The District Magistrate knew that the Head Office of the petitioner was at Jhansi. He also knew that it was the petitioner who was in possession of the requisitioned premises as a tenant. It is clear that the order passed under Section 29 of the Act was addressed to the petitioner. Now it would be seen that Rule 16 of the Defence of India (Requisitioning and Acquisition of Immoveable Property) Rules 1962 enjoins that every notice or order issued or made under Chapter 6 of the Act shall, in the case of any notice or order, affecting an individual, corporation or firm be served in the manner provided for the service of summons in Rule 2 of Order 29 or Rule 3 of Order 30 as the case may be in the first Schedule of the Code of Civil Procedure 1908. The petitioner is a corporation According to Rule 2 of Order 29 of the C.P. Code the service could have been effected on the petitioner either by sending the notice or order to its Secretary or any Director or other principal officer or by sending it by post addressed to the petitioner at its registered office. It cannot be disputed that the petitioner has its registered office at Jhansi and its address was available to the District Magistrate The notice or the order under Section 29 of the Act was not served upon any principal officer or the Secretary or any Director of the petitioner. It was not sent to its registered office at Jhansi. The District Magistrate contented himself by having it affixed at the local address of the petitioner in the requisitioned premises itself. There thus has been non-compliance with Rule 16.

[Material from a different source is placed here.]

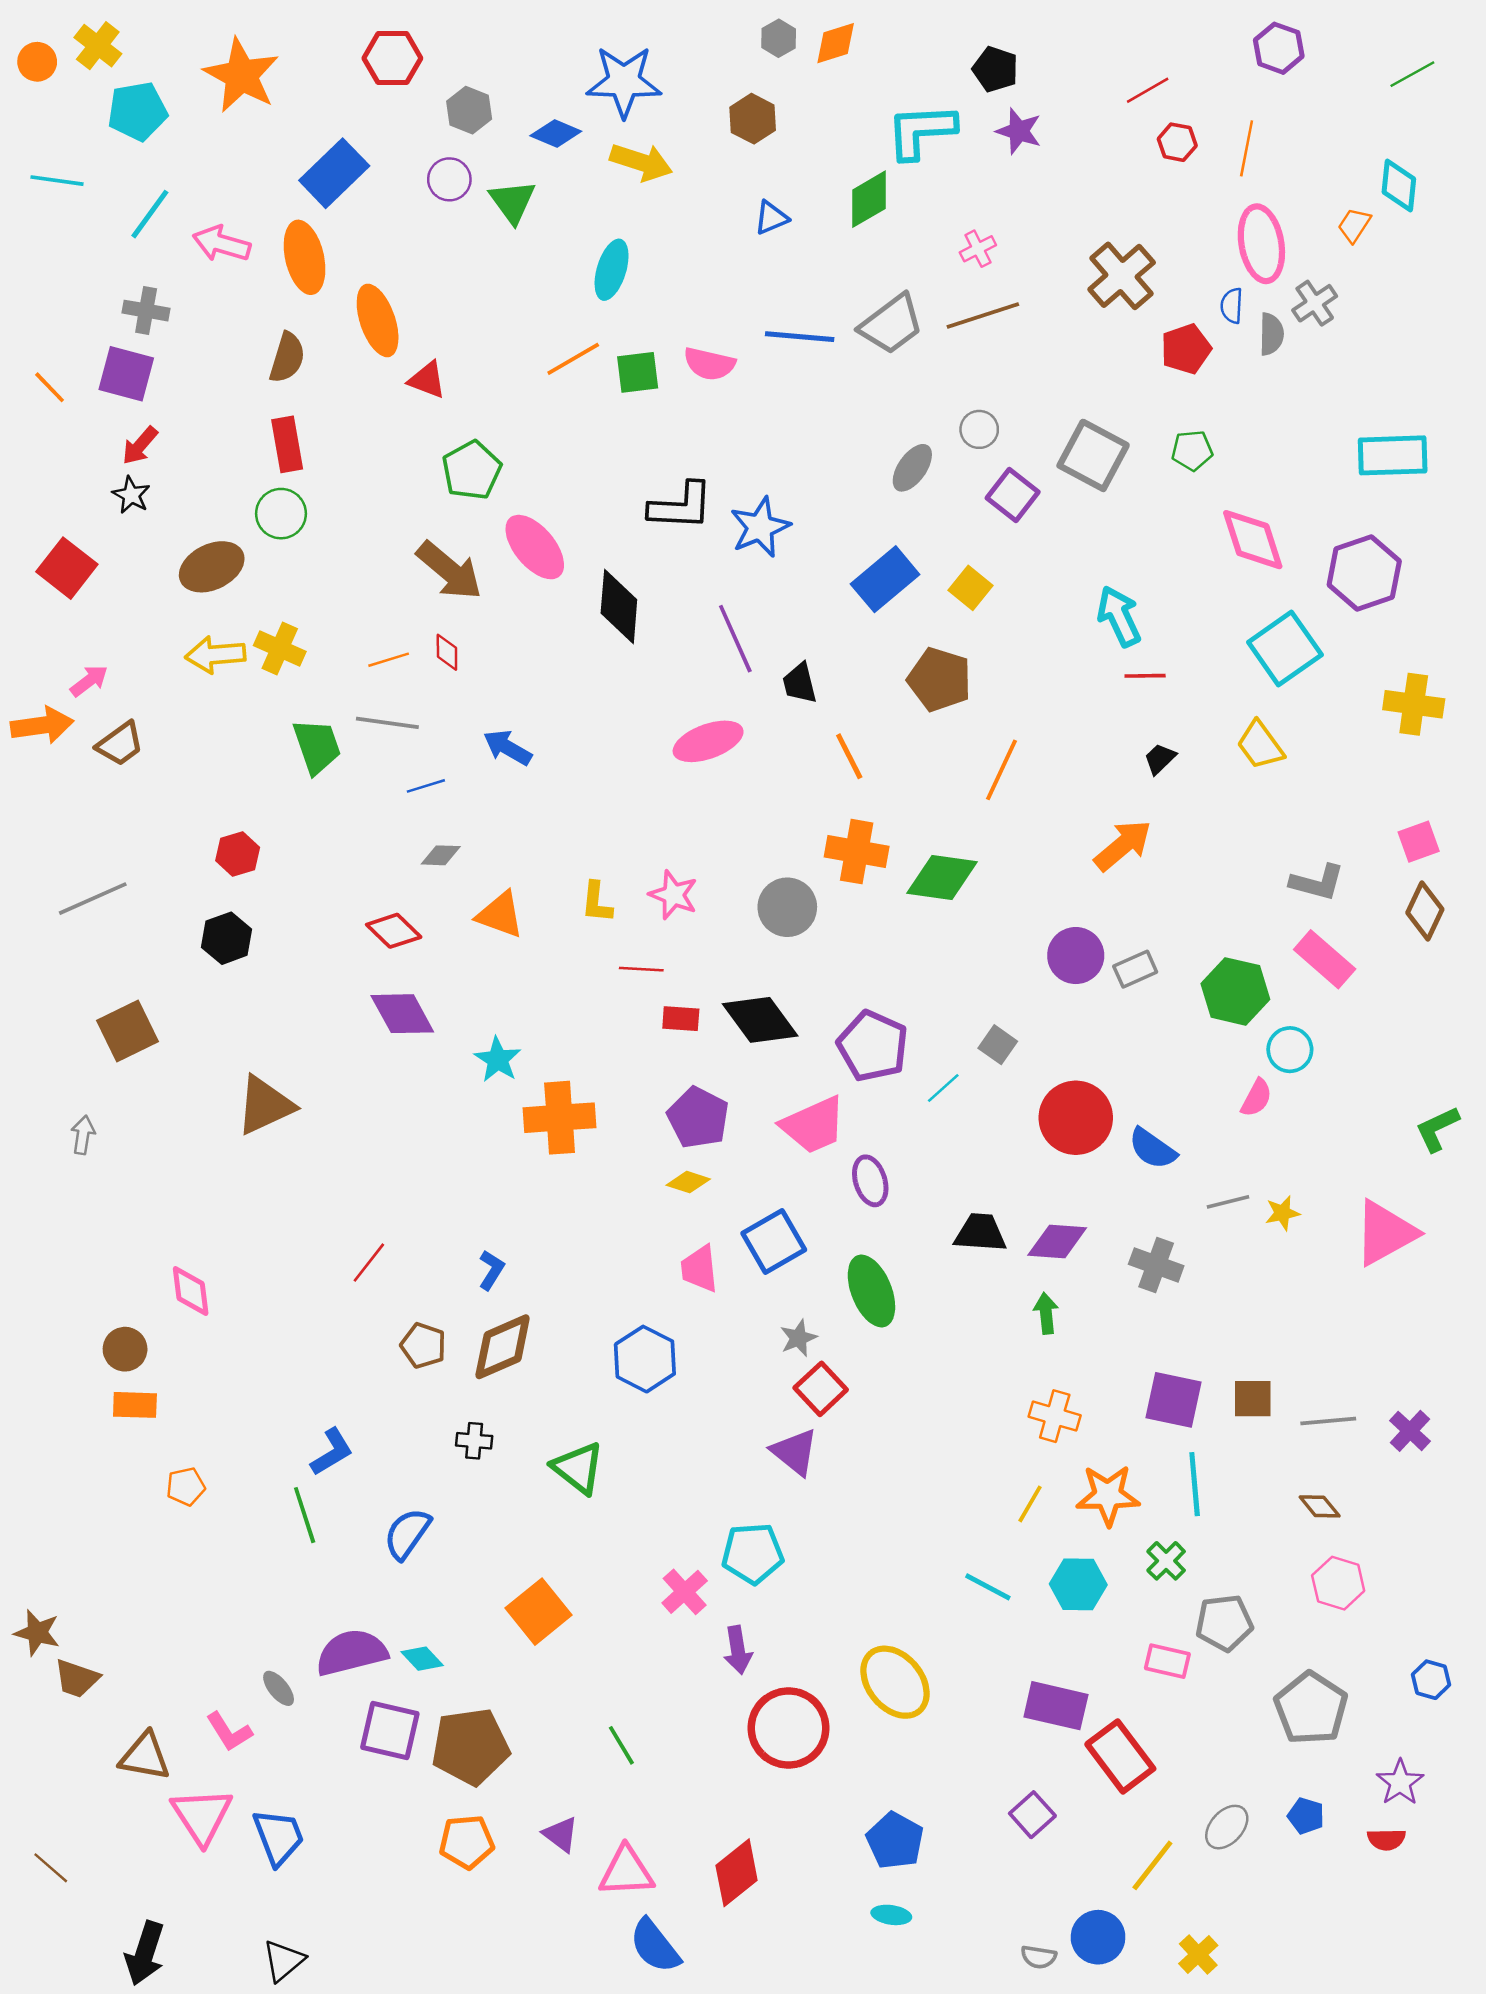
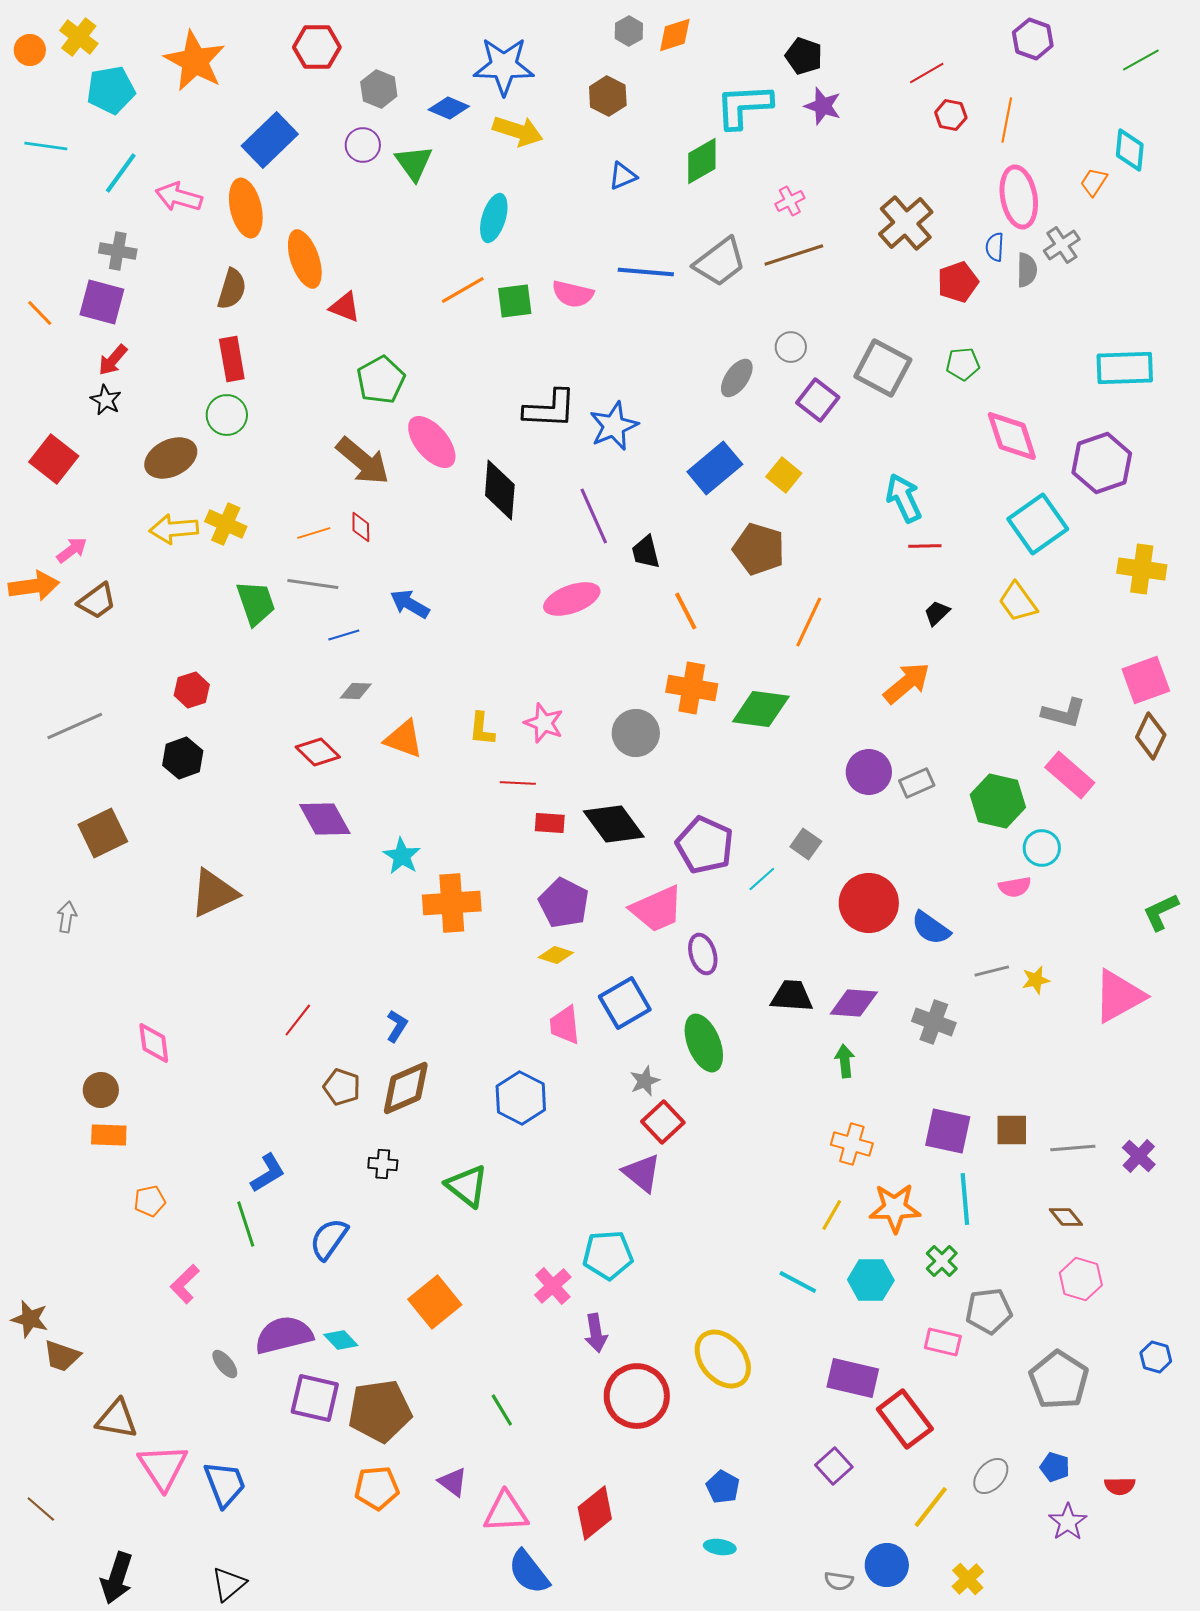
pink square: (1419, 842) -> (1146, 680), size x1.4
pink semicircle: (1256, 1098) -> (1015, 887), turned 52
pink L-shape: (229, 1732) -> (185, 1284), moved, turned 78
purple star: (1400, 1782) -> (1068, 1522), moved
blue pentagon: (895, 1841) -> (723, 1487), size x0.7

Sub-section (2) of Section 29 lays down that the requisitioning shall be effected by an order in writing addressed to the person deemed to be the owner or person in possession of the property and such an order shall be served in the prescribed manner on the person to whom it is addressed. It follows therefrom that before the requisition can be effective the order in writing addressed to the person deemed to be the owner or person in possession of the property must be served and the service must be carried out in the prescribed manner. To give legal effect to the requisition the conditions laid down in Sub-section (2) of Section 29 must be fulfilled. I have already found above that the order of requisition was not served upon the petitioner in the prescribed manner, that is. In accordance with Rule 16.

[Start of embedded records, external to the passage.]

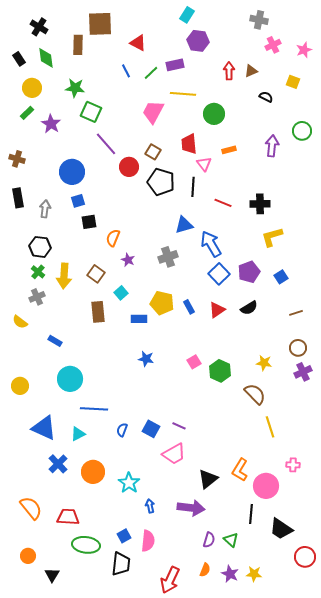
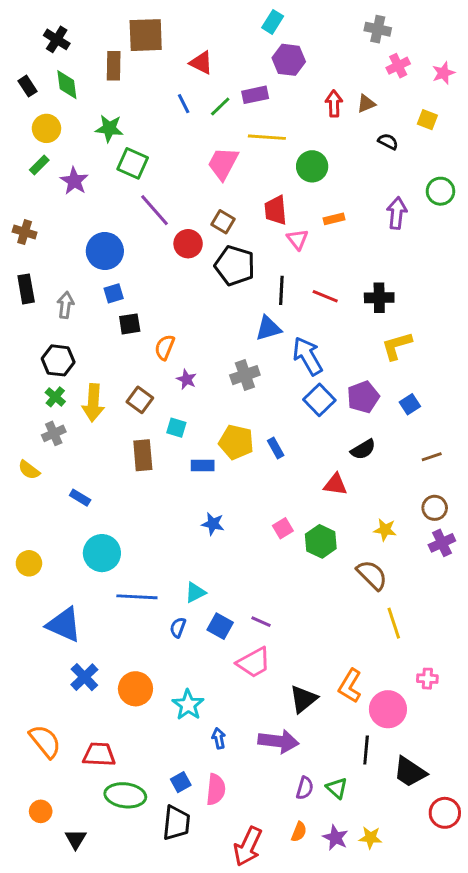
black line: (193, 187) -> (281, 290), moved
cyan square: (121, 293) -> (176, 428), turned -32
red triangle: (217, 310) -> (335, 484), moved, turned 42
cyan triangle: (78, 434) -> (195, 592), moved

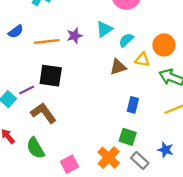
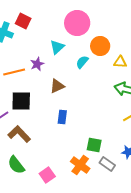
cyan triangle: (104, 29) -> (57, 47), moved
orange circle: (164, 45) -> (100, 46), moved
yellow triangle: (142, 60) -> (120, 62), moved
brown triangle: (118, 67) -> (57, 86), moved
blue rectangle: (133, 105) -> (62, 117), moved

The learned Junior Standing Counsel pointed out to the provisions of Clause (2) of Rule 141 and submitted that a failure to comply with the strict rules of service prescribed would not affect the validity of the order. I do not think the provisions of Clause (2) of Rule 141 relied upon, confer an absolute immunity on an order of requisition though not properly served as it can legally be effective only when it has been served in the prescribed manner. Even if it be assumed that the implication of Clause (2) of Rule 141 extend to that limit, I have no hesitation in holding that Clause (2) of Rule 141 will then be ultra vires of the provisions of Section 29 of the Act. Further it is Rule 16 which is the special rule for service of notice or orders made under Chapter 6 of the Act and there is no such exception or saving in that rule. I am, therefore, unable to agree with the submission of the learned Junior Standing Counsel that the failure to serve the requisition order in the manner laid down under Order 29 Rule 2, C. P. Code does not invalidate the requisition order.
6. it was then contended by the learned Junior Standing Counsel that the provisions of Section 29 of the Act were complied with inasmuch as the requisition order was served upon Smt. Sudha Agrawal, the owner of the requisitioned premises and therefore it would be legally effective, I have some difficulty in accepting this line of argument. What the provisions of Section 29 intend is that the person whose interests are going to be affected, that is, who will immediately be asked to deliver possession, has to be served. The phrase in Sub-section (2) of Section 29 'the owner or person in possession of the property' ought to be construed as indicating the person who is in actual occupation of the premises to be requisitioned. If what the learned Junior Standing Counsel contends is permissible then the purpose of serving a notice or order of requisition would be frustrated. Then in every case a District Magistrate can serve a landlord who might be living in some other town and turn out the tenant who is the actual occupant without even giving him an inkling what he intended to do.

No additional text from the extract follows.